AIM OF THE TASK: Return all the data, word for word.

-- Opening Marker --

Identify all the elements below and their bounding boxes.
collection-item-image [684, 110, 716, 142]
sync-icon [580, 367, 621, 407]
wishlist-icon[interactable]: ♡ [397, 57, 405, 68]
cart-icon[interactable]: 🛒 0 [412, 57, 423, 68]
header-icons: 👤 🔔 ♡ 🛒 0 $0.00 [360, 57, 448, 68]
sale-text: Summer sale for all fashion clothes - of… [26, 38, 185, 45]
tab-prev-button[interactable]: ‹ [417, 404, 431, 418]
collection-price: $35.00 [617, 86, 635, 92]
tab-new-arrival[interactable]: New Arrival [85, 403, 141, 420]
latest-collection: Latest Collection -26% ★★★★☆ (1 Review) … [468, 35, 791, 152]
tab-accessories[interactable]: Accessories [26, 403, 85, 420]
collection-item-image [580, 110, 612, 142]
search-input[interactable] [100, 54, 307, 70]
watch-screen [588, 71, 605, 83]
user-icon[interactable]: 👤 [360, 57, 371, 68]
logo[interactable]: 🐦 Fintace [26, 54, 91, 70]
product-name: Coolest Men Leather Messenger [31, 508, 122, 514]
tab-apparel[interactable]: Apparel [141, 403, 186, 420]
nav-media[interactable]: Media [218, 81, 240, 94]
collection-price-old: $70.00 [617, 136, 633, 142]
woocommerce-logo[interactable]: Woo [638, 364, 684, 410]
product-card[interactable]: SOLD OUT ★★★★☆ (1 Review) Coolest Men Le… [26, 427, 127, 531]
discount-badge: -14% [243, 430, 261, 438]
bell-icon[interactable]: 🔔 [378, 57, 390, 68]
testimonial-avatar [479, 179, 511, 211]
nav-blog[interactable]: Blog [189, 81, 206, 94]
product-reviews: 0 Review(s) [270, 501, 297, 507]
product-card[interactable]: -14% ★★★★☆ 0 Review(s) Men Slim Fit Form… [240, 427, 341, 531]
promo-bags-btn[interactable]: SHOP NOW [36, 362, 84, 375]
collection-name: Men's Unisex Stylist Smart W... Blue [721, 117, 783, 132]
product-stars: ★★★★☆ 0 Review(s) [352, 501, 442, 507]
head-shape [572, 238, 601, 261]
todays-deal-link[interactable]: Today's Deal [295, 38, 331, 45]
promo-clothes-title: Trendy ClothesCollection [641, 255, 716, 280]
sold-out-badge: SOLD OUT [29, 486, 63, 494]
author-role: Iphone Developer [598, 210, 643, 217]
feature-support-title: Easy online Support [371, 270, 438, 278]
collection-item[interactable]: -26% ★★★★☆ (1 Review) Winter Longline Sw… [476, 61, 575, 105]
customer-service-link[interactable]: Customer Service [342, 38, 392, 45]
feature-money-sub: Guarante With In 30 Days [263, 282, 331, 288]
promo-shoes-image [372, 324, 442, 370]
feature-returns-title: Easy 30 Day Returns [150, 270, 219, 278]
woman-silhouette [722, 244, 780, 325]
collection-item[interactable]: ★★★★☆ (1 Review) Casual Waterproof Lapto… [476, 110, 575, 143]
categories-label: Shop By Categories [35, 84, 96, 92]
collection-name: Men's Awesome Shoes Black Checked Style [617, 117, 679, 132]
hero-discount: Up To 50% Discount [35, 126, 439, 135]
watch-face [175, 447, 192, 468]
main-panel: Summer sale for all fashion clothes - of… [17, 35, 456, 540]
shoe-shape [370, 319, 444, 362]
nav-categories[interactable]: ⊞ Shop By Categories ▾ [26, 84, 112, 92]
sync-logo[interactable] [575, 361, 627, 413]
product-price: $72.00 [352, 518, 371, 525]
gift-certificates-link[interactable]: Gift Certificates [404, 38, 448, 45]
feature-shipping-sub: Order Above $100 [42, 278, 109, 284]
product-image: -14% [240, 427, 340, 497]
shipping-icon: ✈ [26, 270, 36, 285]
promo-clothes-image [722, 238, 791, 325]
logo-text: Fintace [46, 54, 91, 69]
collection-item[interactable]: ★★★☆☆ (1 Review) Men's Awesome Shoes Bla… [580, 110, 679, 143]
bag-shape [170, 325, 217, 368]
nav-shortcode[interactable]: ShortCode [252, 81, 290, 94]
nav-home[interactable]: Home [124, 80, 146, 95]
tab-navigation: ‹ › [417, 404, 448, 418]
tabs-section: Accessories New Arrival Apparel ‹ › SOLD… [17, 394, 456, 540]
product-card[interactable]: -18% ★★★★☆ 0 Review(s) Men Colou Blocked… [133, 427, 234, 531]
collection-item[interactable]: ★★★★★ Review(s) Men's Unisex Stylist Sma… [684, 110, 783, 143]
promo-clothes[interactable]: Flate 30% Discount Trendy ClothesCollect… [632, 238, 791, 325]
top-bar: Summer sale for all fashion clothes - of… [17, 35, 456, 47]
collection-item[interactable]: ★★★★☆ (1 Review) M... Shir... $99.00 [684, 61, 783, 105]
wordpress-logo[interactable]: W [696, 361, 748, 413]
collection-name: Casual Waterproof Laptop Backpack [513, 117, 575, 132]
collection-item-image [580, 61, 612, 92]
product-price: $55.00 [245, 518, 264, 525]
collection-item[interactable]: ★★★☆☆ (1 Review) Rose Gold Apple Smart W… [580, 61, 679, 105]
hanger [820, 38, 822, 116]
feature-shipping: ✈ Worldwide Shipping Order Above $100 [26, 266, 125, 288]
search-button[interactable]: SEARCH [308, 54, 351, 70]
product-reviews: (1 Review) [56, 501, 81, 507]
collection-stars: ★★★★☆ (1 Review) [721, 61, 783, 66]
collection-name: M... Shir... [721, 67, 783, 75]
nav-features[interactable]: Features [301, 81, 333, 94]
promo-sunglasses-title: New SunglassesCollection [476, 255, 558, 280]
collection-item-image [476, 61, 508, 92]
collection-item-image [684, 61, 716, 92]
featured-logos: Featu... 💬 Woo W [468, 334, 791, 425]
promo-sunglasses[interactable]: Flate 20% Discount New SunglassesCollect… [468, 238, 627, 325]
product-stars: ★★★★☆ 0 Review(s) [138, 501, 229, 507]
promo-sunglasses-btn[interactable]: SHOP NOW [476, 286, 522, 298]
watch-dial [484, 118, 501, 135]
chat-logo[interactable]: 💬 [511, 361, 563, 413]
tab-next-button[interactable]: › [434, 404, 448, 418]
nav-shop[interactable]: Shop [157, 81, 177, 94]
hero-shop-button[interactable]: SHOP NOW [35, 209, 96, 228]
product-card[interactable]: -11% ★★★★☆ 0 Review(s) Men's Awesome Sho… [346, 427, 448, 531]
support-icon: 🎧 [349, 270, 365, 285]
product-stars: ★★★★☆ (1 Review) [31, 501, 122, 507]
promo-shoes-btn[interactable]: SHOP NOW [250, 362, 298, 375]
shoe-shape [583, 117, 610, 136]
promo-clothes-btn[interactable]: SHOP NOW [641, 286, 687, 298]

-- Closing Marker --

RESPONSE FOR THIS EXERCISE:
Identify all the elements below and their bounding boxes.
collection-item-image [684, 110, 716, 142]
sync-icon [580, 367, 621, 407]
wishlist-icon[interactable]: ♡ [397, 57, 405, 68]
cart-icon[interactable]: 🛒 0 [412, 57, 423, 68]
header-icons: 👤 🔔 ♡ 🛒 0 $0.00 [360, 57, 448, 68]
sale-text: Summer sale for all fashion clothes - of… [26, 38, 185, 45]
tab-prev-button[interactable]: ‹ [417, 404, 431, 418]
collection-price: $35.00 [617, 86, 635, 92]
tab-new-arrival[interactable]: New Arrival [85, 403, 141, 420]
latest-collection: Latest Collection -26% ★★★★☆ (1 Review) … [468, 35, 791, 152]
tab-accessories[interactable]: Accessories [26, 403, 85, 420]
collection-item-image [580, 110, 612, 142]
search-input[interactable] [100, 54, 307, 70]
watch-screen [588, 71, 605, 83]
user-icon[interactable]: 👤 [360, 57, 371, 68]
logo[interactable]: 🐦 Fintace [26, 54, 91, 70]
product-name: Coolest Men Leather Messenger [31, 508, 122, 514]
tab-apparel[interactable]: Apparel [141, 403, 186, 420]
nav-media[interactable]: Media [218, 81, 240, 94]
collection-price-old: $70.00 [617, 136, 633, 142]
woocommerce-logo[interactable]: Woo [638, 364, 684, 410]
product-card[interactable]: SOLD OUT ★★★★☆ (1 Review) Coolest Men Le… [26, 427, 127, 531]
discount-badge: -14% [243, 430, 261, 438]
bell-icon[interactable]: 🔔 [378, 57, 390, 68]
testimonial-avatar [479, 179, 511, 211]
nav-blog[interactable]: Blog [189, 81, 206, 94]
product-reviews: 0 Review(s) [270, 501, 297, 507]
product-card[interactable]: -14% ★★★★☆ 0 Review(s) Men Slim Fit Form… [240, 427, 341, 531]
promo-bags-btn[interactable]: SHOP NOW [36, 362, 84, 375]
collection-name: Men's Unisex Stylist Smart W... Blue [721, 117, 783, 132]
product-stars: ★★★★☆ 0 Review(s) [352, 501, 442, 507]
head-shape [572, 238, 601, 261]
todays-deal-link[interactable]: Today's Deal [295, 38, 331, 45]
promo-clothes-title: Trendy ClothesCollection [641, 255, 716, 280]
sold-out-badge: SOLD OUT [29, 486, 63, 494]
author-role: Iphone Developer [598, 210, 643, 217]
feature-support-title: Easy online Support [371, 270, 438, 278]
collection-item[interactable]: -26% ★★★★☆ (1 Review) Winter Longline Sw… [476, 61, 575, 105]
customer-service-link[interactable]: Customer Service [342, 38, 392, 45]
feature-money-sub: Guarante With In 30 Days [263, 282, 331, 288]
promo-shoes-image [372, 324, 442, 370]
feature-returns-title: Easy 30 Day Returns [150, 270, 219, 278]
woman-silhouette [722, 244, 780, 325]
collection-item[interactable]: ★★★★☆ (1 Review) Casual Waterproof Lapto… [476, 110, 575, 143]
categories-label: Shop By Categories [35, 84, 96, 92]
collection-name: Men's Awesome Shoes Black Checked Style [617, 117, 679, 132]
hero-discount: Up To 50% Discount [35, 126, 439, 135]
watch-face [175, 447, 192, 468]
main-panel: Summer sale for all fashion clothes - of… [17, 35, 456, 540]
shoe-shape [370, 319, 444, 362]
nav-categories[interactable]: ⊞ Shop By Categories ▾ [26, 84, 112, 92]
sync-logo[interactable] [575, 361, 627, 413]
product-price: $72.00 [352, 518, 371, 525]
gift-certificates-link[interactable]: Gift Certificates [404, 38, 448, 45]
feature-shipping-sub: Order Above $100 [42, 278, 109, 284]
product-image: -14% [240, 427, 340, 497]
shipping-icon: ✈ [26, 270, 36, 285]
promo-clothes-image [722, 238, 791, 325]
logo-text: Fintace [46, 54, 91, 69]
collection-item[interactable]: ★★★☆☆ (1 Review) Men's Awesome Shoes Bla… [580, 110, 679, 143]
bag-shape [170, 325, 217, 368]
nav-shortcode[interactable]: ShortCode [252, 81, 290, 94]
nav-home[interactable]: Home [124, 80, 146, 95]
tab-navigation: ‹ › [417, 404, 448, 418]
tabs-section: Accessories New Arrival Apparel ‹ › SOLD… [17, 394, 456, 540]
product-card[interactable]: -18% ★★★★☆ 0 Review(s) Men Colou Blocked… [133, 427, 234, 531]
collection-item[interactable]: ★★★★★ Review(s) Men's Unisex Stylist Sma… [684, 110, 783, 143]
promo-clothes[interactable]: Flate 30% Discount Trendy ClothesCollect… [632, 238, 791, 325]
top-bar: Summer sale for all fashion clothes - of… [17, 35, 456, 47]
collection-item[interactable]: ★★★★☆ (1 Review) M... Shir... $99.00 [684, 61, 783, 105]
wordpress-logo[interactable]: W [696, 361, 748, 413]
collection-name: Casual Waterproof Laptop Backpack [513, 117, 575, 132]
collection-item-image [580, 61, 612, 92]
product-price: $55.00 [245, 518, 264, 525]
collection-item[interactable]: ★★★☆☆ (1 Review) Rose Gold Apple Smart W… [580, 61, 679, 105]
hanger [820, 38, 822, 116]
feature-shipping: ✈ Worldwide Shipping Order Above $100 [26, 266, 125, 288]
search-button[interactable]: SEARCH [308, 54, 351, 70]
product-reviews: (1 Review) [56, 501, 81, 507]
collection-stars: ★★★★☆ (1 Review) [721, 61, 783, 66]
collection-name: M... Shir... [721, 67, 783, 75]
nav-features[interactable]: Features [301, 81, 333, 94]
promo-sunglasses-title: New SunglassesCollection [476, 255, 558, 280]
collection-item-image [476, 61, 508, 92]
collection-item-image [684, 61, 716, 92]
featured-logos: Featu... 💬 Woo W [468, 334, 791, 425]
promo-sunglasses[interactable]: Flate 20% Discount New SunglassesCollect… [468, 238, 627, 325]
product-stars: ★★★★☆ 0 Review(s) [138, 501, 229, 507]
promo-sunglasses-btn[interactable]: SHOP NOW [476, 286, 522, 298]
watch-dial [484, 118, 501, 135]
chat-logo[interactable]: 💬 [511, 361, 563, 413]
tab-next-button[interactable]: › [434, 404, 448, 418]
nav-shop[interactable]: Shop [157, 81, 177, 94]
hero-shop-button[interactable]: SHOP NOW [35, 209, 96, 228]
product-card[interactable]: -11% ★★★★☆ 0 Review(s) Men's Awesome Sho… [346, 427, 448, 531]
support-icon: 🎧 [349, 270, 365, 285]
product-stars: ★★★★☆ (1 Review) [31, 501, 122, 507]
promo-shoes-btn[interactable]: SHOP NOW [250, 362, 298, 375]
shoe-shape [583, 117, 610, 136]
promo-clothes-btn[interactable]: SHOP NOW [641, 286, 687, 298]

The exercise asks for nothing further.